Our HIN updates can be categorized into the following types:

  • Additions: We identified three new streets (6th St, Glenoaks Blvd, and Glendale Blvd) that witnessed a high number of KSI collisions between 2012 and 2016 yet were not part of the original HIN. Seventeen KSI collisions involving a pedestrian or a bicyclist occurred on just 2.8 miles of these streets in the last 5 years.
  • Extensions: We also saw that a high number of bicycle and pedestrian collisions occurred at the edges of the existing HIN. To capture these new hotspots of collision activity, we have extended 13 of the existing HIN corridors.
  • Connections: We identified two streets (Vanowen St and Central Ave) where we connected existing HIN corridors based on the newer collision data.

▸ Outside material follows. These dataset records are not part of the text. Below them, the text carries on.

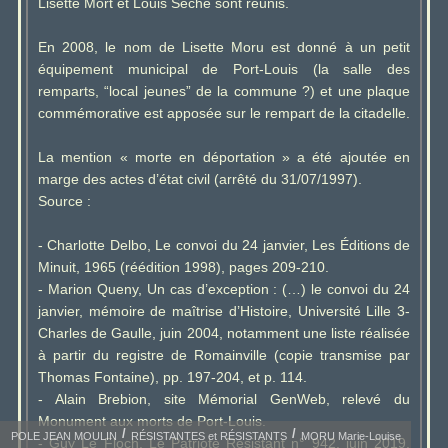
Lisette Mort et Louis Séché sont réunis.
En 2008, le nom de Lisette Moru est donné à un petit
équipement municipal de Port-Louis (la salle des
remparts, “local jeunes” de la commune ?) et une plaque
commémorative est apposée sur le rempart de la citadelle.
La mention « morte en déportation » a été ajoutée en
marge des actes d’état civil (arrêté du 31/07/1997).
Source :
- Charlotte Delbo, Le convoi du 24 janvier, Les Éditions de
Minuit, 1965 (réédition 1998), pages 209-210.
- Marion Queny, Un cas d’exception : (…) le convoi du 24
janvier, mémoire de maîtrise d’Histoire, Université Lille 3-
Charles de Gaulle, juin 2004, notamment une liste réalisée
à partir du registre de Romainville (copie transmise par
Thomas Fontaine), pp. 197-204, et p. 114.
- Alain Brebion, site Mémorial GenWeb, relevé du
Monument aux morts de Port-Louis.
POLE JEAN MOULIN
RÉSISTANTES et RÉSISTANTS
MORU Marie-Louise
- Guy Le Floch, Le Patriote Résistant n° 942, juin 2019,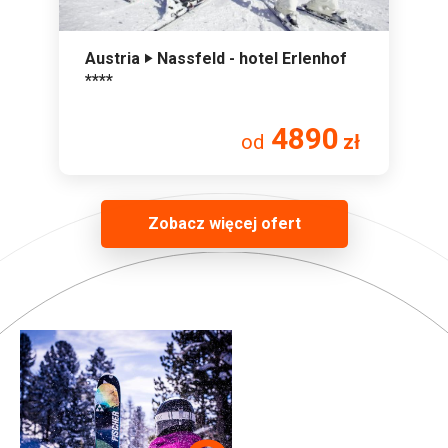
Austria ‣ Nassfeld - hotel Erlenhof
****
4890
od
zł
Zobacz więcej ofert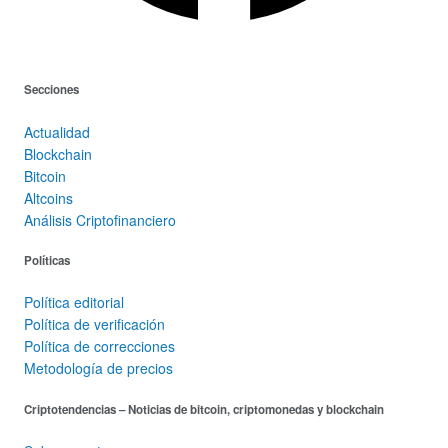
Secciones
Actualidad
Blockchain
Bitcoin
Altcoins
Análisis Criptofinanciero
Políticas
Política editorial
Política de verificación
Política de correcciones
Metodología de precios
Criptotendencias – Noticias de bitcoin, criptomonedas y blockchain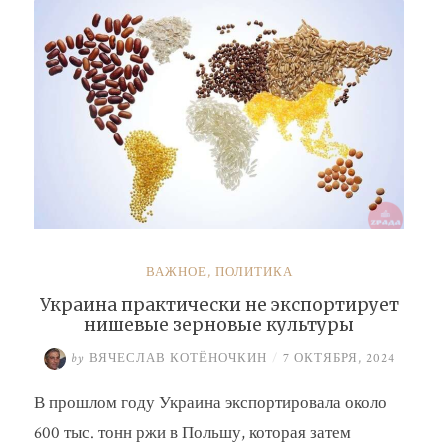
ВАЖНОЕ
,
ПОЛИТИКА
Украина практически не экспортирует
нишевые зерновые культуры
by
ВЯЧЕСЛАВ КОТЁНОЧКИН
/
7 ОКТЯБРЯ, 2024
В прошлом году Украина экспортировала около
600 тыс. тонн ржи в Польшу, которая затем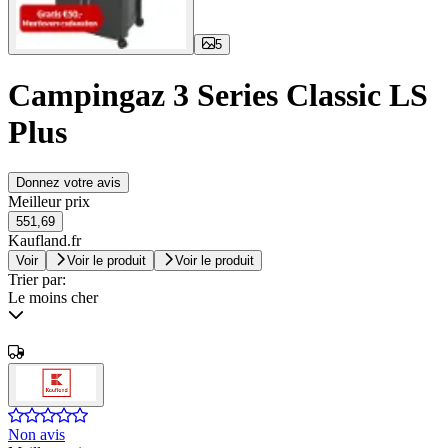
5
Campingaz 3 Series Classic LS
Plus
Donnez votre avis
Meilleur prix
551,69
Kaufland.fr
Voir
Voir le produit
Voir le produit
Trier par:
Le moins cher
Non avis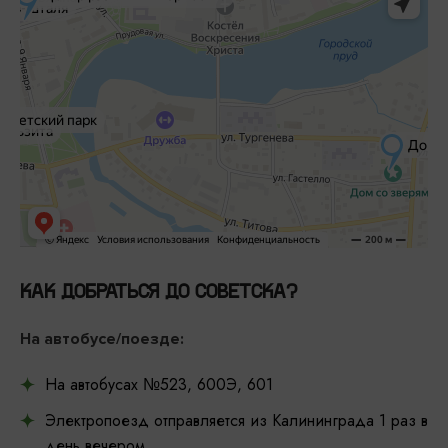
КАК ДОБРАТЬСЯ ДО СОВЕТСКА?
На автобусе/поезде:
На автобусах №523, 600Э, 601
Электропоезд отправляется из Калининграда 1 раз в
день вечером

High Injury Network Changes

 

Street To/From HIN Modification Miles Bicycle and Pedestrian  KSI Collisions KSIs per Mile
6th St. Ogden Dr./Cochran Ave. New Corridor 0.7 6 8.6
Glenoaks Blvd. Peoria St./Roscoe Blvd. New Corridor 1.6 7 4.4
Glendale Blvd. Revere Ave./Glenhurst St. New Corridor 0.5 4 8.0
48th St. Crenshaw Blvd./Western Ave. Extension 1.2 6 5.0
Vanowen St. Woodman Ave./Ethel Ave. Connection 0.8 3 3.8
Vanowen St. Hatillo Ave./De Soto Ave. Extension 1.2 5 4.2
Nordhoff St. Haskell Ave./Reseda Blvd Extension 1.8 7 3.9
Riverside Dr. Laurelgrove Ave. /Van Nuys Blvd. Extension 2.7 6 2.2
Ventura Blvd. Topanga Canyon/Fallbrook Ave. Extension 0.9 4 4.4
Normandie Ave. Melrose Ave./Beverly Blvd. Extension 0.5 5 10.0
Beverly Blvd. Bonnie Brae St./Rampart Blvd. Extension 0.5 5 10.0
Olympic Blvd. Crenshaw Blvd./La Brea Ave. Extension 1.3 6 4.6
Washington Blvd. La Brea Ave./Redondo Blvd. Extension 0.3 4 13.3
Vermont Ave. 88th St./120th St. Extension 2.4 9 3.8
Central Ave. Slauson Blvd./Manchester Ave. Connection 2.1 10 4.8
Cesar E Chavez Ave Keller St./ Vignes St Extension 0.3 5 16.7
Total: 18.8 92 4.9

 

In total, these additions to the HIN cover 19 miles, but account for over 90 bicycle and pedestrian KSI collisions in the last 5 years. After making these modifications to the network, the share of bicycle and pedestrian KSIs on the HIN remains at roughly two-thirds (64 percent).